The answer is the full set of records, given again exactly and without images.

• • • •

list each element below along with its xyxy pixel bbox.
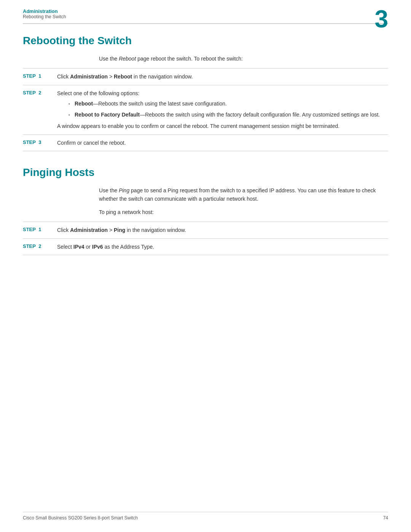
bullet2-term: Reboot to Factory Default — [75, 112, 140, 118]
step-label-3: STEP 3 — [23, 139, 53, 145]
step-content-1: Click Administration > Reboot in the nav… — [53, 72, 388, 81]
ping-step-content-1: Click Administration > Ping in the navig… — [53, 226, 388, 234]
step-content-2: Select one of the following options: Reb… — [53, 89, 388, 131]
ping-step-word-2: STEP — [23, 243, 36, 249]
footer-page-number: 74 — [383, 515, 388, 521]
step2-note: A window appears to enable you to confir… — [57, 122, 388, 130]
step-label-2: STEP 2 — [23, 89, 53, 96]
section1-intro-italic: Reboot — [119, 56, 136, 62]
section1-title: Rebooting the Switch — [23, 35, 388, 47]
section2-intro1: Use the Ping page to send a Ping request… — [99, 186, 388, 203]
step-label-1: STEP 1 — [23, 72, 53, 79]
page-container: Administration Rebooting the Switch 3 Re… — [0, 0, 411, 532]
step-row: STEP 1 Click Administration > Reboot in … — [23, 68, 388, 85]
step2-text: Select one of the following options: — [57, 90, 139, 96]
ping-step-num-2: 2 — [38, 243, 41, 249]
step3-text: Confirm or cancel the reboot. — [57, 140, 126, 146]
ping-step-label-2: STEP 2 — [23, 243, 53, 249]
chapter-number: 3 — [374, 7, 388, 31]
breadcrumb: Administration Rebooting the Switch — [23, 8, 388, 19]
step-row: STEP 2 Select IPv4 or IPv6 as the Addres… — [23, 238, 388, 255]
content-area: Rebooting the Switch Use the Reboot page… — [0, 35, 411, 255]
page-footer: Cisco Small Business SG200 Series 8-port… — [23, 512, 388, 521]
step2-bullet-list: Reboot—Reboots the switch using the late… — [68, 100, 388, 119]
ping-step-word-1: STEP — [23, 227, 36, 232]
bullet1-desc: —Reboots the switch using the latest sav… — [93, 101, 227, 107]
step-row: STEP 3 Confirm or cancel the reboot. — [23, 134, 388, 151]
ping-step-num-1: 1 — [38, 227, 41, 232]
ping-step-content-2: Select IPv4 or IPv6 as the Address Type. — [53, 243, 388, 251]
ping-step2-ipv4: IPv4 — [73, 244, 84, 250]
footer-left: Cisco Small Business SG200 Series 8-port… — [23, 515, 138, 521]
step-word-2: STEP — [23, 90, 36, 96]
step-content-3: Confirm or cancel the reboot. — [53, 139, 388, 147]
section2-intro-italic: Ping — [119, 187, 129, 193]
step-num-2: 2 — [38, 90, 41, 96]
step-word-1: STEP — [23, 73, 36, 79]
ping-step2-ipv6: IPv6 — [92, 244, 103, 250]
section1-intro: Use the Reboot page reboot the switch. T… — [99, 54, 388, 63]
section2: Pinging Hosts Use the Ping page to send … — [23, 166, 388, 255]
ping-step1-bold1: Administration — [70, 227, 108, 233]
step-row: STEP 2 Select one of the following optio… — [23, 85, 388, 134]
ping-step-label-1: STEP 1 — [23, 226, 53, 232]
bullet1-term: Reboot — [75, 101, 93, 107]
breadcrumb-sub: Rebooting the Switch — [23, 14, 388, 19]
section2-title: Pinging Hosts — [23, 166, 388, 179]
header-rule — [23, 23, 388, 24]
ping-step1-bold2: Ping — [114, 227, 125, 233]
list-item: Reboot to Factory Default—Reboots the sw… — [68, 111, 388, 119]
page-header: Administration Rebooting the Switch 3 — [0, 0, 411, 19]
step1-bold2: Reboot — [114, 73, 132, 80]
bullet2-desc: —Reboots the switch using with the facto… — [140, 112, 380, 118]
section2-steps: STEP 1 Click Administration > Ping in th… — [23, 222, 388, 255]
step-num-1: 1 — [38, 73, 41, 79]
breadcrumb-main: Administration — [23, 8, 388, 14]
step-word-3: STEP — [23, 139, 36, 145]
list-item: Reboot—Reboots the switch using the late… — [68, 100, 388, 108]
step1-bold1: Administration — [70, 73, 108, 80]
section1-steps: STEP 1 Click Administration > Reboot in … — [23, 68, 388, 151]
step-row: STEP 1 Click Administration > Ping in th… — [23, 222, 388, 238]
section2-intro2: To ping a network host: — [99, 208, 388, 216]
step-num-3: 3 — [38, 139, 41, 145]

• • • •

**Your response**:
list each element below along with its xyxy pixel bbox.
bullet2-term: Reboot to Factory Default — [75, 112, 140, 118]
step-label-3: STEP 3 — [23, 139, 53, 145]
step-content-1: Click Administration > Reboot in the nav… — [53, 72, 388, 81]
ping-step-content-1: Click Administration > Ping in the navig… — [53, 226, 388, 234]
step-content-2: Select one of the following options: Reb… — [53, 89, 388, 131]
ping-step-word-2: STEP — [23, 243, 36, 249]
footer-page-number: 74 — [383, 515, 388, 521]
step2-note: A window appears to enable you to confir… — [57, 122, 388, 130]
step-label-2: STEP 2 — [23, 89, 53, 96]
section1-intro-italic: Reboot — [119, 56, 136, 62]
section1-title: Rebooting the Switch — [23, 35, 388, 47]
section2-intro1: Use the Ping page to send a Ping request… — [99, 186, 388, 203]
step-label-1: STEP 1 — [23, 72, 53, 79]
page-container: Administration Rebooting the Switch 3 Re… — [0, 0, 411, 532]
step-row: STEP 1 Click Administration > Reboot in … — [23, 68, 388, 85]
step2-text: Select one of the following options: — [57, 90, 139, 96]
ping-step-num-2: 2 — [38, 243, 41, 249]
step3-text: Confirm or cancel the reboot. — [57, 140, 126, 146]
ping-step-label-2: STEP 2 — [23, 243, 53, 249]
chapter-number: 3 — [374, 7, 388, 31]
breadcrumb: Administration Rebooting the Switch — [23, 8, 388, 19]
step-row: STEP 2 Select IPv4 or IPv6 as the Addres… — [23, 238, 388, 255]
content-area: Rebooting the Switch Use the Reboot page… — [0, 35, 411, 255]
page-footer: Cisco Small Business SG200 Series 8-port… — [23, 512, 388, 521]
step2-bullet-list: Reboot—Reboots the switch using the late… — [68, 100, 388, 119]
ping-step-word-1: STEP — [23, 227, 36, 232]
bullet1-desc: —Reboots the switch using the latest sav… — [93, 101, 227, 107]
step-row: STEP 3 Confirm or cancel the reboot. — [23, 134, 388, 151]
ping-step-num-1: 1 — [38, 227, 41, 232]
ping-step-content-2: Select IPv4 or IPv6 as the Address Type. — [53, 243, 388, 251]
ping-step2-ipv4: IPv4 — [73, 244, 84, 250]
footer-left: Cisco Small Business SG200 Series 8-port… — [23, 515, 138, 521]
step-word-2: STEP — [23, 90, 36, 96]
step-content-3: Confirm or cancel the reboot. — [53, 139, 388, 147]
section2-intro-italic: Ping — [119, 187, 129, 193]
step-num-2: 2 — [38, 90, 41, 96]
step-word-1: STEP — [23, 73, 36, 79]
ping-step2-ipv6: IPv6 — [92, 244, 103, 250]
section1-intro: Use the Reboot page reboot the switch. T… — [99, 54, 388, 63]
section2: Pinging Hosts Use the Ping page to send … — [23, 166, 388, 255]
ping-step1-bold1: Administration — [70, 227, 108, 233]
step-row: STEP 2 Select one of the following optio… — [23, 85, 388, 134]
ping-step-label-1: STEP 1 — [23, 226, 53, 232]
bullet1-term: Reboot — [75, 101, 93, 107]
breadcrumb-sub: Rebooting the Switch — [23, 14, 388, 19]
section2-title: Pinging Hosts — [23, 166, 388, 179]
header-rule — [23, 23, 388, 24]
ping-step1-bold2: Ping — [114, 227, 125, 233]
list-item: Reboot to Factory Default—Reboots the sw… — [68, 111, 388, 119]
page-header: Administration Rebooting the Switch 3 — [0, 0, 411, 19]
step1-bold2: Reboot — [114, 73, 132, 80]
bullet2-desc: —Reboots the switch using with the facto… — [140, 112, 380, 118]
section2-steps: STEP 1 Click Administration > Ping in th… — [23, 222, 388, 255]
step-num-1: 1 — [38, 73, 41, 79]
breadcrumb-main: Administration — [23, 8, 388, 14]
step-word-3: STEP — [23, 139, 36, 145]
list-item: Reboot—Reboots the switch using the late… — [68, 100, 388, 108]
step1-bold1: Administration — [70, 73, 108, 80]
section1-steps: STEP 1 Click Administration > Reboot in … — [23, 68, 388, 151]
step-row: STEP 1 Click Administration > Ping in th… — [23, 222, 388, 238]
section2-intro2: To ping a network host: — [99, 208, 388, 216]
step-num-3: 3 — [38, 139, 41, 145]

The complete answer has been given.